The Merry Men

Page 11

Certainly it was with a spirit somewhat over-shadowed that I turned away from the grave to the hardly less melancholy spectacle of the wreck. Her stem was above the first arc of the flood; she was broken in two a little abaft the foremast - though indeed she had none, both masts having broken short in her disaster; and as the pitch of the beach was very sharp and sudden, and the bows lay many feet below the stern, the fracture gaped widely open, and you could see right through her poor hull upon the farther side. Her name was much defaced, and I could not make out clearly whether she was called CHRISTIANIA, after the Norwegian city, or CHRISTIANA, after the good woman, Christian's wife, in that old book the 'Pilgrim's Progress.' By her build she was a foreign ship, but I was not certain of her nationality. She had been painted green, but the colour was faded and weathered, and the paint peeling off in strips. The wreck of the mainmast lay alongside, half buried in sand. She was a forlorn sight, indeed, and I could not look without emotion at the bits of rope that still hung about her, so often handled of yore by shouting seamen; or the little scuttle where they had passed up and down to their affairs; or that poor noseless angel of a figure-head that had dipped into so many running billows.

I do not know whether it came most from the ship or from the grave, but I fell into some melancholy scruples, as I stood there, leaning with one hand against the battered timbers. The homelessness of men and even of inanimate vessels, cast away upon strange shores, came strongly in upon my mind.
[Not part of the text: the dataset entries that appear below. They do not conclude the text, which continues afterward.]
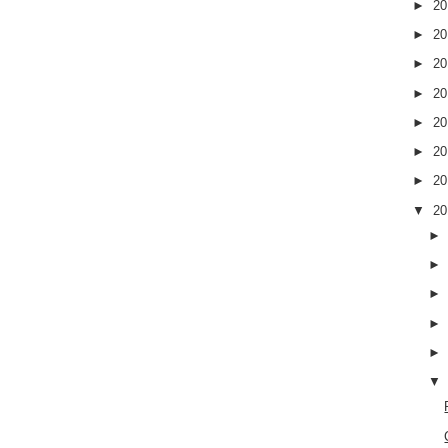
►
2
►
2
►
2
►
2
►
2
►
2
►
2
▼
2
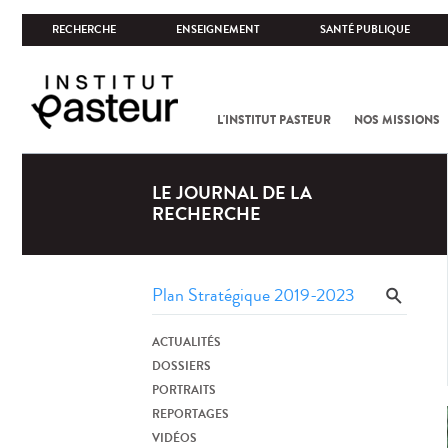
RECHERCHE
ENSEIGNEMENT
SANTÉ PUBLIQUE
L'INSTITUT PASTEUR
NOS MISSIONS
LE JOURNAL DE LA
RECHERCHE
ACTUALITÉS
DOSSIERS
PORTRAITS
REPORTAGES
VIDÉOS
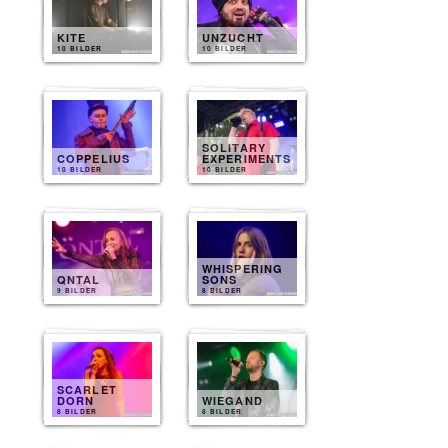
KITE
UNZUCHT
10 BILDER
10 BILDER
SOLITARY
COPPELIUS
EXPERIMENTS
10 BILDER
10 BILDER
WHISPERING
QNTAL
SONS
9 BILDER
8 BILDER
SCARLET
DORN
WIEGAND
8 BILDER
8 BILDER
To make a profit of such pitiful misadventures seemed an unmanly and a sordid act; and I began to think of my then quest as of something sacrilegious in its nature. But when I remembered Mary, I took heart again. My uncle would never consent to an imprudent marriage, nor would she, as I was persuaded, wed without his full approval. It behoved me, then, to be up and doing for my wife; and I thought with a laugh how long it was since that great sea-castle, the ESPIRITO SANTO, had left her bones in Sandag Bay, and how weak it would be to consider rights so long extinguished and misfortunes so long forgotten in the process of time.
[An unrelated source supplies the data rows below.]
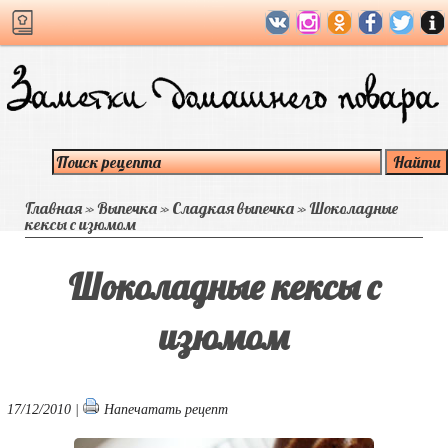
Главная
»
Выпечка
»
Сладкая выпечка
»
Шоколадные
кексы с изюмом
Шоколадные кексы с
изюмом
17/12/2010 |
Напечатать рецепт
I had my theory of where to seek for her remains. The set of the current and the soundings both pointed to the east side of the bay under the ledge of rocks. If she had been lost in Sandag Bay, and if, after these centuries, any portion of her held together, it was there that I should find it. The water deepens, as I have said, with great rapidity, and even close along-side the rocks several fathoms may be found. As I walked upon the edge I could see far and wide over the sandy bottom of the bay; the sun shone clear and green and steady in the deeps; the bay seemed rather like a great transparent crystal, as one sees them in a lapidary's shop; there was naught to show that it was water but an internal trembling, a hovering within of sun-glints and netted shadows, and now and then a faint lap and a dying bubble round the edge. The shadows of the rocks lay out for some distance at their feet, so that my own shadow, moving, pausing, and stooping on the top of that, reached sometimes half across the bay. It was above all in this belt of shadows that I hunted for the ESPIRITO SANTO; since it was there the undertow ran strongest, whether in or out. Cool as the whole water seemed this broiling day, it looked, in that part, yet cooler, and had a mysterious invitation for the eyes. Peer as I pleased, however, I could see nothing but a few fishes or a bush of sea-tangle, and here and there a lump of rock that had fallen from above and now lay separate on the sandy floor. Twice did I pass from one end to the other of the rocks, and in the whole distance I could see nothing of the wreck, nor any place but one where it was possible for it to be. This was a large terrace in five fathoms of water, raised off the surface of the sand to a considerable height, and looking from above like a mere outgrowth of the rocks on which I walked.